This section explains how to use UCS4 internal wide string encoding and locales for printing debug messages.
Filenames in filesystem can contain wide characters (e.g. UCS2 in vfat or UCS4 in NTFS), so conversion must support these filenames. We decided to use gconv (part of glibc) library to perform these conversions, because it supports all important encodings (internal UCS2/4, general UTF8 and a lot of proprietary charsets: ISO-8859-2,... including CP1250!).
We decided to use UCS4 encoding for internal puproses. UCS4 strings consist of characters 4 bytes long stored in Big Endian format. Strings are followed by final zero. All characters can be easily indexed, string length is obvious (size of array divided by 4 minus 1), and most importantly: this encoding contains all possible characters (2^32=4G).
If you want to convert multibyte strings (this is the general case, most
of encodings are just 1 byte -- iso-8859-2, but UTF8 uses
variable length,...), you must call iconv_open
. This function gets
2 charset names and returns handle for performing this type of
conversion:
iconv_t ih=iconv_open("UCS4","ISO-8859-2");
Handle should be closed by calling
iconv_close(ih);
If you want to convert a string from 1 encoding to another, call
iconv
function. This function is very general, so you MUST read
info libc
documentation. It gets conversion handle, 2 pointers to
char*
strings and 2 pointers to their lengths. It tries to convert
as many characters as possible. Unfortunately it has one bug/feature:
It it finds invalid character (e.g. invalid multibyte sequence or
character which is not supported in target encoding), it returns an
error. The user MUST take care of it -- skip manually the character,
replace it,... You could look at ewstomb.c
source (my source for
priting at terminal using locales) -- I substitute these characters by
`?' character.
OK, imported filesystems read filenames in proprietary encoding (be
carefull of the endianity) and store filenames in UCS4 encoding.
Exported filesystems get filenames in UCS4 and convert into
proprietary encoding.
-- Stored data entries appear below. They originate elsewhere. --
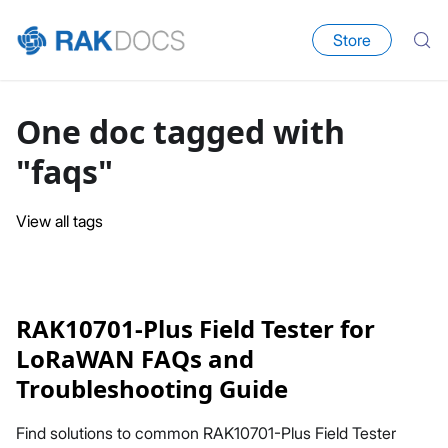
Store
One doc tagged with
"faqs"
View all tags
RAK10701-Plus Field Tester for
LoRaWAN FAQs and
Troubleshooting Guide
Find solutions to common RAK10701-Plus Field Tester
The same function iconv
is used -- but with
another handle.
If you want to print the strings (for debugging purposes), you must
convert it to charset supported by terminal. Locales function are used
now. Use ewstomb
function (for user allocated strings) or
ewstomb_static
(it uses 512b static buffer). These functions get
UCS4 (Big Endian) string, convert the its endianity to processor
specific (unfortunately Low Endian on Intel) and convert it into
terminal charset.
To let it work well, locale_init()
MUST be called when program is
loaded -- it reads environment variables and sets correct charset,...
I'd like to tell that it really works if you set it: LC_CTYPE=cs
is
set in my computer (iso-8859-2 charset is used) and when I list
directories from my vfat partition (stored in UCS2 by Windows98),
all characters are displayed well (including Czech!!!).